What you will do -
Find every line in the records that holds the string "them". Copy each one.

Provided records -
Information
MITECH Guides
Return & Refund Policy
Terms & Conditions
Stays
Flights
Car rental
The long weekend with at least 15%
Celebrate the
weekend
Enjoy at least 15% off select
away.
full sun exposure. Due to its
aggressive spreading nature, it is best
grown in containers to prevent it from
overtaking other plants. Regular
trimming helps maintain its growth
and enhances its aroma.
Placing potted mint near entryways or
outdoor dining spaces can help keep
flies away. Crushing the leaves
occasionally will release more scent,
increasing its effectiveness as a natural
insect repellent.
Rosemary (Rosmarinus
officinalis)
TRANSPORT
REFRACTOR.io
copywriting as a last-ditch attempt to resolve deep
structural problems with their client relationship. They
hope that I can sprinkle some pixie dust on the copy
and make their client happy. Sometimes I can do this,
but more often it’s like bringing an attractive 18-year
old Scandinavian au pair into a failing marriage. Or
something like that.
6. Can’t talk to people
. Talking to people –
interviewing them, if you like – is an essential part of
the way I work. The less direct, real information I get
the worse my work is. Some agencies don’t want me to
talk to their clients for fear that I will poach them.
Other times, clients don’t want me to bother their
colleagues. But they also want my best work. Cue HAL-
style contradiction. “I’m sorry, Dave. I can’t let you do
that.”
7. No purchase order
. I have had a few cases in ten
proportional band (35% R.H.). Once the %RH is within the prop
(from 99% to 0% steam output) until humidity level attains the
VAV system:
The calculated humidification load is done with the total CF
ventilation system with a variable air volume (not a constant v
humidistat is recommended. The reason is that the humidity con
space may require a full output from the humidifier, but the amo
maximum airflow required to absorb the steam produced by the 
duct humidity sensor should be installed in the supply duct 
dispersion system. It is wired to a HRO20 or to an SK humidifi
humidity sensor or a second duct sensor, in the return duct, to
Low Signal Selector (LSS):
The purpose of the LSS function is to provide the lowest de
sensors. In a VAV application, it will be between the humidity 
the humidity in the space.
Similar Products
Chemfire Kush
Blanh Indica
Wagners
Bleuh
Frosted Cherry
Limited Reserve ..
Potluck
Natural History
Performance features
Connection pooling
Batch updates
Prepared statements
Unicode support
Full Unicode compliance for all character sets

Worked solution -
interviewing them, if you like – is an essential part of
talk to their clients for fear that I will poach them.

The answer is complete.